I’m currently using this live production in one of my games, Felandia, serving hundreds of daily players and I have not experienced any issues whatsoever.

Enjoy!

3 Likes

I’m exporting training data for a neural network and this compressed my json file from 31 script objects (199999 characters per script) to just 13. Good stuff!

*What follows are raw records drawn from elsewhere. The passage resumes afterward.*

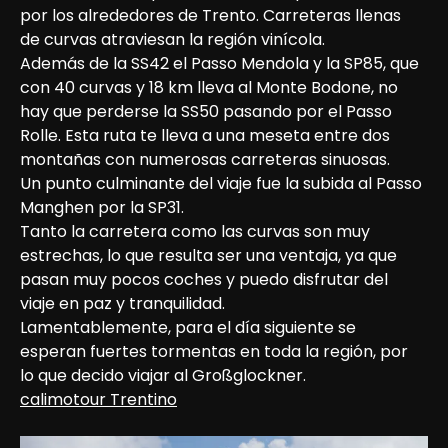
por los alrededores de Trento. Carreteras llenas 
de curvas atraviesan la región vinícola.

Además de la SS42 el Passo Mendola y la SP85, que 
con 40 curvas y 18 km lleva al Monte Bodone, no 
hay que perderse la SS50 pasando por el Passo 
Rolle. Esta ruta te lleva a una meseta entre dos 
montañas con numerosas carreteras sinuosas. 

Un punto culminante del viaje fue la subida al Passo 
Manghen por la SP31.

Tanto la carretera como las curvas son muy 
estrechas, lo que resulta ser una ventaja, ya que 
pasan muy pocos coches y puedo disfrutar del 
viaje en paz y tranquilidad.
Lamentablemente, para el día siguiente se 
esperan fuertes tormentas en toda la región, por 
lo que decido viajar al Großglockner.
calimotour Trentino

I’ve been rewriting this code into Typescript yesterday for my Datastore optimizations and sharding mechanics.
However as I read conversation, it looks like there are many improved versions, would someone point out which of these versions are production stable?
Thanks alot!

1 Like

I went through most (some had problems), but the one modified by @iiau has been working great.

1 Like

[EDIT] By using maybeyield from this reply by Anaminus, post Reply from Anaminus I was able to yield every .5 sec or so to avoid exhaust from occouring, just leaving this if anyone else run into this issue

Great module! One issue I run into is when compressing big texts is the “Script timeout: exhausted allowed execution time” Would it be possible to implement some way where you can customize how much of the processing power the system uses, lets say 70% of cpu or something along that?